TOKYO (Reuters) - Japan has detected a strain of bird flu in four wild swans after stepping up checks following major outbreaks of the disease in neighboring South Korea, local and government officials said on Monday.
The birds, three of which had died, were found on the shores of Lake Towada in Akita prefecture in the north on April 21, the prefectural government said in a news release.
Inspectors detected the H5 strain of bird flu in the swans, the prefectural government said, but they were still checking whether it was the highly virulent H5N1 strain.
Authorities have patrolled the area but have not found any incidents of large numbers of deaths or unnatural deaths in wild fowl.
There are no chicken farms within a 10 km radius of the area where the swans were found, and no unusual incidents were noted at other farms.
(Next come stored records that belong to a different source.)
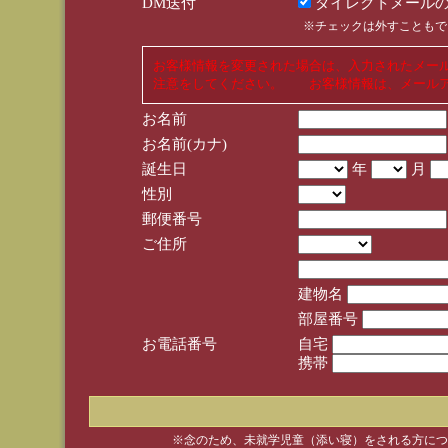
DM送付
ダイレクトメールの
※チェックは外すこともで
お客様情報を変更された場合は、入力されたメー
注意をしてください。 お客様情報は、メールア
お名前
お名前(カナ)
誕生日
年
月
性別
郵便番号
ご住所
建物名
部屋番号
お電話番号
自宅
携帯
※念のため、未就学児童（添い寝）をされる方につ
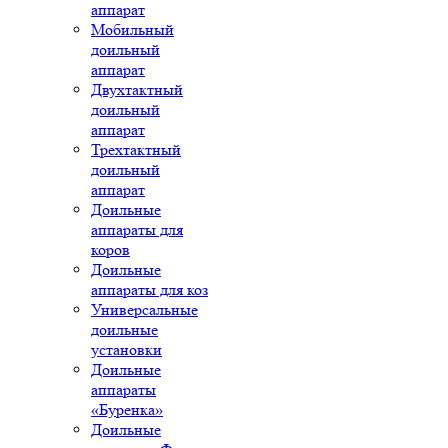
аппарат
Мобильный
доильный
аппарат
Двухтактный
доильный
аппарат
Трехтактный
доильный
аппарат
Доильные
аппараты для
коров
Доильные
аппараты для коз
Универсальные
доильные
установки
Доильные
аппараты
«Буренка»
Доильные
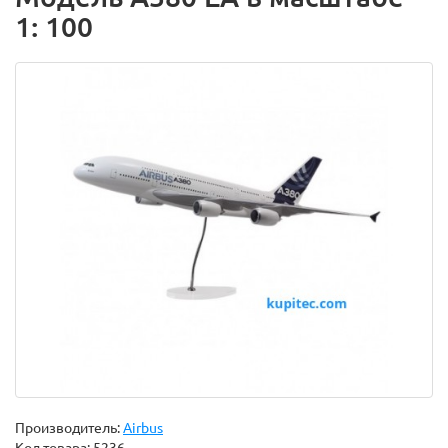
1: 100
Производитель:
Airbus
"We've asked to step up surveillance measures at poultry farms in the prefectures of Aomori, Akita and Iwate," a farm ministry official said, referring to the prefectures in the area.
"Japan has asked poultry farms to strengthen surveillance after the case in South Korea in early April," he said.
The official said Japan's last case of bird flu was found in a wild bird in March 2007 in Kumamoto prefecture on Japan's southern island of Kyushu.
Prior to that, Japan reported cases of bird flu at four poultry farms in January 2007.